Advertisement

PBS Scheduling Turns ‘War’ Into Ratings Winner : Television: Public TV programmers say they have learned a valuable lesson by packaging and promoting “Civil War” series as a single event.

Share

With its blockbuster series “The Civil War” attracting unusually large audiences, PBS executives were trying to figure out Wednesday what they’ve been doing right.

The premiere Sunday night was seen by an estimated 14 million viewers--the biggest audience ever for the debut of a PBS series--and the two subsequent installments drew the same 13% of the viewing audience in 24 major cities.

Beyond their normal quest for quality programming, public-TV executives said that a key lesson in the success of “The Civil War” is found in something as unglamorous as scheduling: Viewership goes up when PBS programs are packaged and promoted as events.

Advertisement

And for public television, where the old guard has been in an uproar for months over new programming chief Jennifer Lawson’s decision to change the way programs are presented to such an “event”-style format, that’s an important lesson.

“I think vindication is too strong a word, but it’s a very positive feedback for us that some of these new strategies in scheduling certainly work,” said John Grant, vice president of program scheduling and administration for the Public Broadcasting Service.

“The Civil War,” which was directed and co-produced by Ken Burns and his Florentine Productions with public television station WETA in Washington, D.C., could have been presented the old way, its 11 hours strung out over as many weeks in one-hour installments, Grant said.

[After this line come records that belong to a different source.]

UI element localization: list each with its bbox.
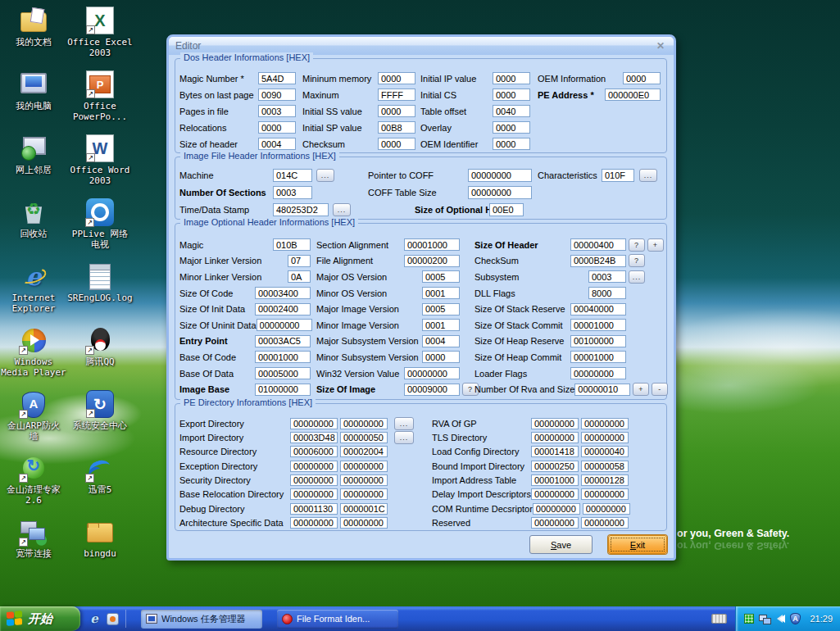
- hex-input[interactable]: [531, 418, 579, 429]
- hex-input[interactable]: [531, 432, 579, 443]
- field-action-button[interactable]: -: [652, 383, 668, 396]
- hex-input[interactable]: [290, 474, 338, 486]
- desktop-icon-cleaner[interactable]: ↗金山清理专家 2.6: [0, 451, 67, 515]
- hex-input[interactable]: [255, 287, 311, 299]
- hex-input[interactable]: [257, 319, 312, 331]
- desktop-icon-media-player[interactable]: ↗Windows Media Player: [0, 323, 67, 387]
- hex-input[interactable]: [378, 138, 415, 150]
- taskbar-task-file-format[interactable]: File Format Iden...: [277, 610, 398, 629]
- exit-button[interactable]: Exit: [608, 535, 667, 554]
- hex-input[interactable]: [570, 319, 626, 331]
- directory-more-button[interactable]: ...: [394, 431, 414, 444]
- save-button[interactable]: Save: [529, 535, 593, 554]
- hex-input[interactable]: [258, 138, 296, 150]
- hex-input[interactable]: [290, 517, 338, 529]
- hex-input[interactable]: [255, 351, 311, 363]
- tray-network-icon[interactable]: [759, 615, 770, 624]
- desktop-icon-broadband[interactable]: ↗宽带连接: [0, 515, 67, 579]
- hex-input[interactable]: [273, 203, 329, 216]
- hex-input[interactable]: [581, 432, 629, 443]
- hex-input[interactable]: [340, 488, 388, 500]
- hex-input[interactable]: [258, 121, 296, 134]
- field-action-button[interactable]: +: [633, 383, 649, 396]
- desktop-icon-word[interactable]: ↗Office Word 2003: [67, 131, 133, 195]
- hex-input[interactable]: [288, 255, 311, 267]
- hex-input[interactable]: [340, 418, 388, 429]
- hex-input[interactable]: [570, 335, 626, 347]
- input-method-keyboard-icon[interactable]: [711, 614, 727, 624]
- hex-input[interactable]: [340, 432, 388, 443]
- hex-input[interactable]: [378, 89, 415, 101]
- hex-input[interactable]: [404, 255, 460, 267]
- desktop-icon-my-documents[interactable]: 我的文档: [0, 3, 67, 67]
- hex-input[interactable]: [273, 238, 311, 251]
- hex-input[interactable]: [531, 446, 579, 457]
- hex-input[interactable]: [422, 335, 460, 347]
- hex-input[interactable]: [290, 503, 338, 515]
- hex-input[interactable]: [583, 503, 630, 515]
- desktop-icon-qq[interactable]: ↗腾讯QQ: [67, 323, 133, 387]
- desktop-icon-folder[interactable]: bingdu: [67, 515, 133, 579]
- hex-input[interactable]: [570, 351, 626, 363]
- hex-input[interactable]: [531, 488, 579, 500]
- hex-input[interactable]: [290, 461, 338, 472]
- hex-input[interactable]: [340, 461, 388, 472]
- hex-input[interactable]: [273, 186, 312, 199]
- tray-security-shield-icon[interactable]: A: [790, 613, 801, 624]
- hex-input[interactable]: [422, 319, 460, 331]
- field-action-button[interactable]: ?: [629, 254, 645, 267]
- hex-input[interactable]: [422, 351, 460, 363]
- hex-input[interactable]: [531, 517, 579, 529]
- desktop-icon-excel[interactable]: ↗Office Excel 2003: [67, 3, 133, 67]
- hex-input[interactable]: [574, 384, 630, 396]
- taskbar-clock[interactable]: 21:29: [810, 614, 840, 624]
- tray-volume-icon[interactable]: [775, 615, 785, 623]
- hex-input[interactable]: [588, 270, 626, 283]
- desktop-icon-network-places[interactable]: 网上邻居: [0, 131, 67, 195]
- hex-input[interactable]: [493, 105, 530, 117]
- taskbar-task-task-manager[interactable]: Windows 任务管理器: [141, 610, 262, 629]
- hex-input[interactable]: [422, 287, 460, 299]
- characteristics-more-button[interactable]: ...: [639, 169, 657, 182]
- timestamp-more-button[interactable]: ...: [333, 203, 351, 216]
- hex-input[interactable]: [493, 72, 530, 84]
- hex-input[interactable]: [404, 238, 460, 251]
- directory-more-button[interactable]: ...: [394, 417, 414, 430]
- tray-green-grid-icon[interactable]: [744, 614, 754, 624]
- hex-input[interactable]: [602, 169, 634, 182]
- hex-input[interactable]: [290, 446, 338, 457]
- hex-input[interactable]: [255, 384, 311, 396]
- hex-input[interactable]: [581, 488, 629, 500]
- hex-input[interactable]: [288, 270, 311, 283]
- hex-input[interactable]: [489, 203, 524, 216]
- desktop-icon-internet-explorer[interactable]: Internet Explorer: [0, 259, 67, 323]
- hex-input[interactable]: [340, 517, 388, 529]
- hex-input[interactable]: [378, 121, 415, 134]
- hex-input[interactable]: [581, 418, 629, 429]
- hex-input[interactable]: [581, 517, 629, 529]
- quick-launch-ie-icon[interactable]: [87, 611, 102, 626]
- hex-input[interactable]: [258, 105, 296, 117]
- hex-input[interactable]: [570, 238, 626, 251]
- hex-input[interactable]: [255, 367, 311, 379]
- hex-input[interactable]: [340, 474, 388, 486]
- hex-input[interactable]: [422, 270, 460, 283]
- hex-input[interactable]: [290, 418, 338, 429]
- desktop-icon-log-file[interactable]: SREngLOG.log: [67, 259, 133, 323]
- hex-input[interactable]: [581, 446, 629, 457]
- hex-input[interactable]: [570, 367, 626, 379]
- desktop-icon-my-computer[interactable]: 我的电脑: [0, 67, 67, 131]
- field-action-button[interactable]: ...: [629, 270, 645, 284]
- hex-input[interactable]: [581, 461, 629, 472]
- hex-input[interactable]: [493, 89, 530, 101]
- desktop-icon-arp-firewall[interactable]: ↗金山ARP防火 墙: [0, 387, 67, 451]
- desktop-icon-recycle-bin[interactable]: 回收站: [0, 195, 67, 259]
- hex-input[interactable]: [255, 303, 311, 316]
- hex-input[interactable]: [422, 303, 460, 316]
- hex-input[interactable]: [531, 474, 579, 486]
- hex-input[interactable]: [468, 169, 532, 182]
- hex-input[interactable]: [258, 72, 296, 84]
- desktop-icon-pplive[interactable]: ↗PPLive 网络 电视: [67, 195, 133, 259]
- quick-launch-icon-2[interactable]: [107, 613, 119, 625]
- hex-input[interactable]: [533, 503, 580, 515]
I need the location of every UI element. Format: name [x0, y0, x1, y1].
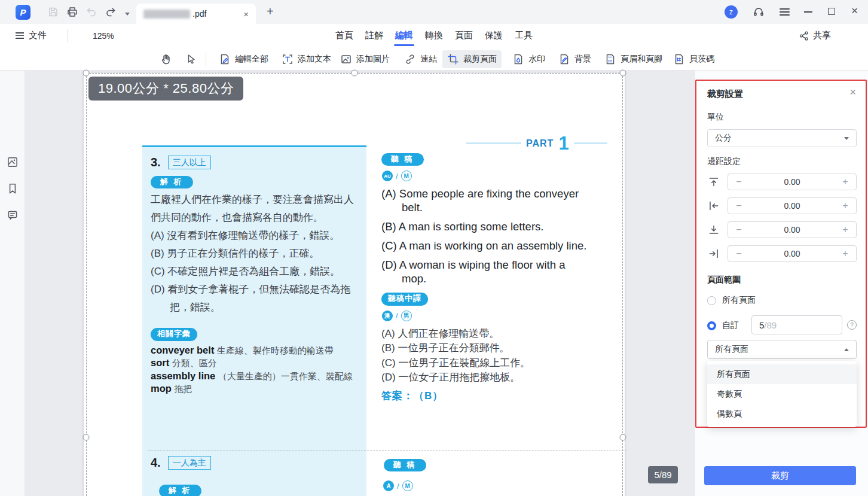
add-image-label: 添加圖片: [356, 54, 390, 65]
radio-unselected-icon[interactable]: [707, 296, 716, 305]
panel-close-icon[interactable]: ×: [849, 86, 856, 99]
help-icon[interactable]: ?: [847, 320, 857, 330]
background-label: 背景: [574, 54, 591, 65]
watermark-icon: [512, 53, 524, 65]
plus-icon[interactable]: +: [841, 224, 850, 235]
margin-left-stepper[interactable]: − 0.00 +: [728, 197, 857, 214]
margin-right-value[interactable]: 0.00: [744, 249, 841, 258]
unit-select[interactable]: 公分: [707, 129, 857, 147]
hand-tool[interactable]: [154, 50, 176, 68]
margin-top-stepper[interactable]: − 0.00 +: [728, 174, 857, 190]
speaker-separator: /: [397, 482, 399, 491]
edit-all-button[interactable]: 編輯全部: [214, 50, 273, 68]
tab-close-icon[interactable]: ×: [243, 9, 249, 19]
file-menu[interactable]: 文件: [16, 30, 47, 41]
crop-handle-middle-left[interactable]: [83, 434, 90, 441]
redo-icon[interactable]: [104, 5, 117, 19]
app-logo-icon[interactable]: P: [16, 5, 30, 20]
plus-icon[interactable]: +: [841, 248, 850, 259]
select-tool[interactable]: [181, 50, 202, 68]
chevron-up-icon: [844, 348, 849, 351]
crop-handle-top-left[interactable]: [83, 70, 90, 77]
header-footer-button[interactable]: 頁眉和頁腳: [600, 50, 667, 68]
header-footer-icon: [604, 53, 616, 65]
minus-icon[interactable]: −: [734, 177, 744, 187]
crop-handle-middle-right[interactable]: [620, 434, 626, 441]
margin-bottom-stepper[interactable]: − 0.00 +: [728, 221, 857, 238]
share-button[interactable]: 共享: [799, 30, 831, 41]
undo-icon[interactable]: [85, 5, 98, 19]
history-dropdown-icon[interactable]: [121, 7, 134, 20]
bookmark-panel-icon[interactable]: [6, 182, 19, 195]
custom-range-value: 5: [759, 320, 764, 330]
question-divider: [148, 450, 626, 451]
tab-edit[interactable]: 編輯: [395, 30, 413, 41]
window-close-icon[interactable]: ×: [851, 4, 858, 17]
tab-convert[interactable]: 轉換: [425, 30, 443, 41]
edit-all-label: 編輯全部: [235, 54, 268, 65]
all-pages-radio-row[interactable]: 所有頁面: [707, 295, 756, 306]
margin-bottom-value[interactable]: 0.00: [744, 225, 841, 235]
support-headset-icon[interactable]: [752, 5, 765, 19]
minimize-icon[interactable]: [804, 11, 812, 13]
part-label: PART: [526, 138, 554, 149]
minus-icon[interactable]: −: [734, 200, 744, 211]
tab-home[interactable]: 首頁: [335, 30, 353, 41]
comment-panel-icon[interactable]: [6, 208, 19, 221]
link-icon: [404, 53, 416, 65]
add-image-button[interactable]: 添加圖片: [335, 50, 395, 68]
new-tab-button[interactable]: +: [267, 5, 274, 19]
question-number: 4.: [151, 456, 161, 470]
background-button[interactable]: 背景: [554, 50, 596, 68]
crop-handle-top-right[interactable]: [620, 70, 626, 77]
margin-left-value[interactable]: 0.00: [744, 201, 841, 211]
vocab-term: assembly line: [151, 370, 215, 381]
pdf-editor-window: P .pdf × + z × 文件: [0, 0, 868, 496]
app-menu-icon[interactable]: [780, 7, 790, 17]
margin-top-value[interactable]: 0.00: [744, 177, 841, 187]
add-text-button[interactable]: 添加文本: [277, 50, 336, 68]
document-tab[interactable]: .pdf ×: [136, 4, 256, 24]
dropdown-option-all-pages[interactable]: 所有頁面: [707, 364, 857, 384]
page-filter-dropdown: 所有頁面 奇數頁 偶數頁: [707, 361, 857, 427]
margin-right-icon: [707, 247, 720, 260]
tab-protect[interactable]: 保護: [485, 30, 503, 41]
crop-handle-top-center[interactable]: [352, 70, 358, 77]
custom-range-radio-row[interactable]: 自訂: [707, 320, 739, 331]
link-button[interactable]: 連結: [399, 50, 442, 68]
crop-page-button[interactable]: 裁剪頁面: [442, 50, 502, 68]
add-text-label: 添加文本: [298, 54, 331, 65]
tab-comment[interactable]: 註解: [365, 30, 383, 41]
tab-tool[interactable]: 工具: [515, 30, 533, 41]
speaker-gender-icon: 男: [401, 311, 412, 321]
watermark-button[interactable]: 水印: [508, 50, 550, 68]
margin-top-row: − 0.00 +: [707, 174, 857, 190]
dropdown-option-even-pages[interactable]: 偶數頁: [707, 404, 857, 424]
margin-right-stepper[interactable]: − 0.00 +: [728, 245, 857, 262]
plus-icon[interactable]: +: [841, 200, 850, 211]
vocab-term: mop: [151, 383, 172, 394]
maximize-icon[interactable]: [828, 8, 835, 15]
bates-number-icon: [673, 53, 685, 65]
user-avatar[interactable]: z: [725, 5, 738, 19]
question-3-analysis-column: 3. 三人以上 解 析 工廠裡人們在作業的樣子，要注意會描寫出人們共同的動作，也…: [142, 145, 366, 496]
minus-icon[interactable]: −: [734, 224, 744, 235]
radio-selected-icon[interactable]: [707, 321, 716, 330]
zoom-level[interactable]: 125%: [93, 31, 114, 41]
dropdown-option-odd-pages[interactable]: 奇數頁: [707, 384, 857, 404]
translation-option: (C) 一位男子正在裝配線上工作。: [381, 356, 588, 370]
watermark-label: 水印: [528, 54, 545, 65]
thumbnail-panel-icon[interactable]: [6, 156, 19, 169]
plus-icon[interactable]: +: [841, 177, 850, 187]
save-icon[interactable]: [47, 5, 60, 19]
bates-number-button[interactable]: 貝茨碼: [668, 50, 719, 68]
all-pages-label: 所有頁面: [722, 295, 756, 306]
crop-confirm-button[interactable]: 裁剪: [704, 466, 856, 485]
tab-page[interactable]: 頁面: [455, 30, 473, 41]
tab-title-redacted: [143, 10, 190, 19]
custom-range-input[interactable]: 5 /89: [751, 315, 842, 334]
page-filter-select[interactable]: 所有頁面: [707, 340, 857, 359]
minus-icon[interactable]: −: [734, 248, 744, 259]
margin-bottom-row: − 0.00 +: [707, 221, 857, 238]
print-icon[interactable]: [66, 5, 79, 19]
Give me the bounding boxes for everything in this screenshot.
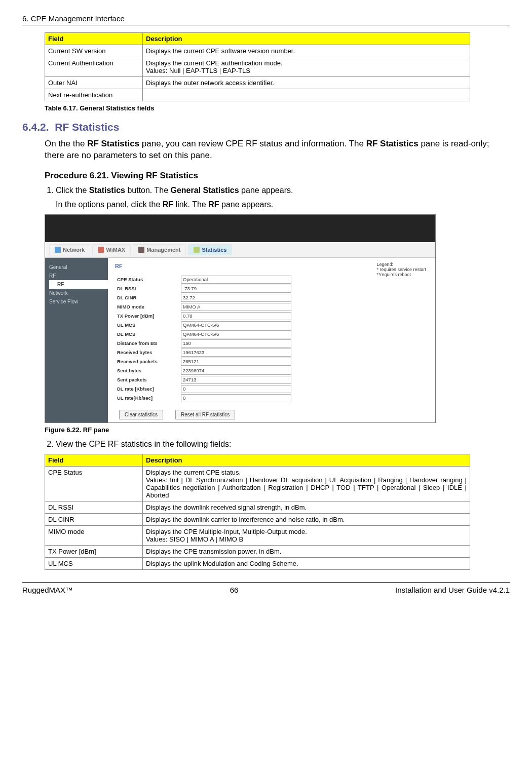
dl-mcs-field[interactable]: QAM64-CTC-5/6	[181, 330, 291, 338]
table-row: Current Authentication Displays the curr…	[45, 57, 470, 77]
table-row: CPE Status Displays the current CPE stat…	[45, 466, 470, 501]
table-row: TX Power [dBm] Displays the CPE transmis…	[45, 545, 470, 557]
network-icon	[55, 247, 61, 253]
nav-statistics[interactable]: Statistics	[188, 244, 232, 255]
tx-power-field[interactable]: 0.78	[181, 312, 291, 320]
wimax-icon	[98, 247, 104, 253]
section-paragraph: On the the RF Statistics pane, you can r…	[45, 138, 510, 162]
statistics-icon	[194, 247, 200, 253]
ss-navbar: Network WiMAX Management Statistics	[45, 242, 435, 258]
figure-caption: Figure 6.22. RF pane	[45, 426, 510, 434]
table2-header-desc: Description	[143, 454, 470, 466]
table-row: MIMO mode Displays the CPE Multiple-Inpu…	[45, 525, 470, 545]
dl-rssi-field[interactable]: -73.79	[181, 285, 291, 293]
distance-bs-field[interactable]: 150	[181, 339, 291, 348]
step-2: View the CPE RF statistics in the follow…	[56, 440, 510, 449]
header-chapter: 6. CPE Management Interface	[22, 14, 125, 23]
sidebar-item-serviceflow[interactable]: Service Flow	[49, 297, 108, 306]
rf-fields-form: CPE StatusOperational DL RSSI-73.79 DL C…	[115, 275, 293, 403]
ss-legend: Legend: * requires service restart **req…	[376, 262, 426, 277]
sidebar-item-general[interactable]: General	[49, 263, 108, 272]
management-icon	[138, 247, 144, 253]
step-1-sub: In the options panel, click the RF link.…	[56, 200, 510, 209]
table-row: UL MCS Displays the uplink Modulation an…	[45, 557, 470, 569]
received-bytes-field[interactable]: 19617623	[181, 349, 291, 357]
ul-mcs-field[interactable]: QAM64-CTC-5/6	[181, 321, 291, 329]
dl-rate-field[interactable]: 0	[181, 385, 291, 393]
table-row: Outer NAI Displays the outer network acc…	[45, 77, 470, 89]
footer-right: Installation and User Guide v4.2.1	[395, 586, 510, 594]
table-row: Current SW version Displays the current …	[45, 45, 470, 57]
reset-rf-statistics-button[interactable]: Reset all RF statistics	[175, 410, 235, 419]
table-row: Next re-authentication	[45, 89, 470, 101]
footer-left: RuggedMAX™	[22, 586, 73, 594]
sidebar-item-rf[interactable]: RF	[49, 280, 108, 289]
sent-bytes-field[interactable]: 22398974	[181, 367, 291, 375]
general-statistics-fields-table: Field Description Current SW version Dis…	[45, 32, 470, 101]
section-heading: 6.4.2. RF Statistics	[22, 121, 510, 133]
page-footer: RuggedMAX™ 66 Installation and User Guid…	[22, 582, 510, 594]
ss-main: Legend: * requires service restart **req…	[108, 258, 435, 423]
sidebar-item-network[interactable]: Network	[49, 289, 108, 297]
nav-management[interactable]: Management	[133, 244, 186, 255]
mimo-mode-field[interactable]: MIMO A	[181, 303, 291, 311]
table-row: DL CINR Displays the downlink carrier to…	[45, 513, 470, 525]
ul-rate-field[interactable]: 0	[181, 394, 291, 402]
table-row: DL RSSI Displays the downlink received s…	[45, 501, 470, 513]
table2-header-field: Field	[45, 454, 143, 466]
procedure-title: Procedure 6.21. Viewing RF Statistics	[45, 171, 510, 181]
footer-page-number: 66	[230, 586, 239, 594]
page-header: 6. CPE Management Interface	[22, 14, 510, 25]
clear-statistics-button[interactable]: Clear statistics	[119, 410, 163, 419]
cpe-status-field[interactable]: Operational	[181, 276, 291, 284]
table1-header-field: Field	[45, 33, 143, 45]
rf-pane-screenshot: Network WiMAX Management Statistics Gene…	[45, 214, 436, 423]
rf-fields-table: Field Description CPE Status Displays th…	[45, 454, 470, 570]
received-packets-field[interactable]: 265121	[181, 358, 291, 366]
procedure-steps: Click the Statistics button. The General…	[45, 186, 510, 209]
step-1: Click the Statistics button. The General…	[56, 186, 510, 209]
nav-network[interactable]: Network	[49, 244, 90, 255]
sidebar-item-rf-parent[interactable]: RF	[49, 272, 108, 280]
ss-sidebar: General RF RF Network Service Flow	[45, 258, 108, 423]
sent-packets-field[interactable]: 24713	[181, 376, 291, 384]
nav-wimax[interactable]: WiMAX	[92, 244, 131, 255]
dl-cinr-field[interactable]: 32.72	[181, 294, 291, 302]
table1-header-desc: Description	[143, 33, 470, 45]
table1-caption: Table 6.17. General Statistics fields	[45, 104, 510, 112]
ss-top-banner	[45, 215, 435, 242]
procedure-steps-cont: View the CPE RF statistics in the follow…	[45, 440, 510, 449]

And under the old system, local stations would have had the freedom to schedule those installments whenever they wished.

Instead, PBS turned the lush production into a spectacle. It was programmed over five consecutive nights, and the air time for most stations was mandated by Lawson’s programming staff in Washington. (The final installment airs at 8 tonight on Channels 28, 15 and 24, and at 9 on Channel 50.)

PBS’ home video division prepared the series for simultaneous release on videocassette, and Los Angeles station KCET Channel 28 added to the event status by deciding to rerun the entire documentary in a daylong programming extravaganza Sunday, beginning at 8 a.m.

Because it was packaged as an event, executives believe, television critics gave the programs more attention than usual, treating it like an important special or miniseries. And General Motors, which backed “The Civil War,” was able to promote it as a significant attraction.

Advertisement

No one was suggesting that scheduling was the only factor in “The Civil War’s” success. Bill Kobin, president of KCET, said that there would not have been high ratings if the quality of the production were not good enough to compel continued viewing. And the topic of the war between the states has always drawn Americans’ attention, he said.

“It’s unusual in every respect, from the person whose idea it was to the ultimate end-of-the-line scheduling,” Kobin said. “I think its one of those situations where absolutely everything comes together.”

“The Civil War” is not the only series to be packaged as an event under the new PBS regime. Last week, “Frontline” aired a four-part report about the destruction of the rain forest. And public stations will broadcast “Race to Save the Planet,” a 10-hour series, over five consecutive nights beginning Oct. 7.

“I think (the new approach) does position us the way viewers tend to watch us,” Grant said, “as events and for a limited number of hours a week. They don’t watch us the same way they watch commercial TV.”